I think of them as being eight or nine feet tall, and living in parts of Southern California that do not appear on maps, and I hold them in this reverence despite not having watched the show regularly in many years. But it turns out Matt Selman, who has been with The Simpsons since 1997 and is currently its executive producer and co-show runner, and who joined us on this episode, is a delightful and pretty normal-seeming guy. Just as part of his job, he had a decent hand in making my brain the way it is, but other than that.

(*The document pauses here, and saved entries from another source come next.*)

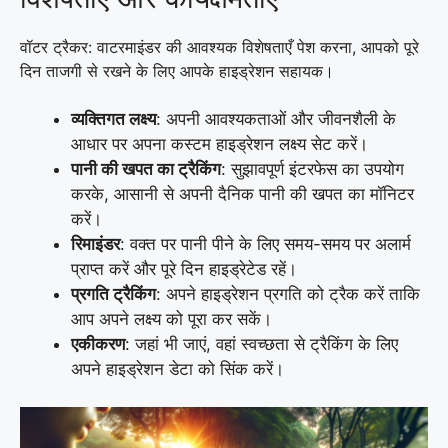
वॉटर ट्रैकर: वाटरमाइंडर की आवश्यक विशेषताएँ पेश करना, आपको पूरे
दिन ताजगी से रखने के लिए आपके हाइड्रेशन सहायक।
व्यक्तिगत लक्ष्य
: अपनी आवश्यकताओं और जीवनशैली के
आधार पर अपना कस्टम हाइड्रेशन लक्ष्य सेट करें।
पानी की खपत का ट्रैकिंग
: सुझावपूर्ण इंटरफेस का उपयोग
करके, आसानी से अपनी दैनिक पानी की खपत का मॉनिटर
करें।
रिमाइंडर
: वक्त पर पानी पीने के लिए समय-समय पर अलार्म
प्राप्त करें और पूरे दिन हाइड्रेटेड रहें।
प्रगति ट्रैकिंग
: अपने हाइड्रेशन प्रगति को ट्रैक करें ताकि
आप अपने लक्ष्य को पूरा कर सकें।
एकीकरण
: जहां भी जाएं, वहां स्वच्छता से ट्रैकिंग के लिए
अपने हाइड्रेशन डेटा को सिंक करें।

I've joked in the past, fairly seriously as jokes go, about fighting the impulse to slip into The Chris Farley Show-mode as an interviewer. I don't know that I've ever fought it as hard as I did in this one, and I know that Drew, fellow Simpsons sicko/product that he is, was probably white-knuckling it there to some extent as well. I am happy to report that we got through this without, like, demanding to know where Springfield really is, or why it was the fashion for Grandpa Simpson's peers to wear an onion on their belt at the time, or asking any of the other deep lore questions that were absolutely scrolling through our minds the entire time. It helped that Selman was an accessible and pleasant conversationalist on topics both having to do with the show and how it gets made and how television writers rooms work both as workplaces and as actual rooms full of actual people. I also learned that Professor Frink is based on a real person, and we unpacked the semiotics of 1980s-vintage exercise equipment.

So I enjoyed all that, and I hope that you all will enjoy it, too, but I want to devote special attention to the back half of the show, which is where we keep the sports. While Selman was insightful and patient with us when we were talking about television, he absolutely went off when we started talking about football. This, as much as talking to my actual idols, is one of my favorite things about doing this silly show of ours. I wouldn't exactly call it "dragging them down to our level," although the fact that I went there first probably means something. But there is something both leveling and energizing about realizing that someone whose work you admire is, despite all that or because of it, exactly as much of a freak about sports stuff as you are.

And so it was when we got Selman going on the shameful-funny dunning of Florida State in the College Football Playoff, the airport-esque experience of attending a flagship game at Los Angeles's SoFi Stadium, and especially the grim way in which gambling has permeated not just the XFL but all of sports over the last few years. This is how a good episode of The Distraction works, whether the guest is a peer or an icon—it begins with some insights, and it ends with everyone hooting "they're all working for the bookies" in ever-increasing volume. The system works.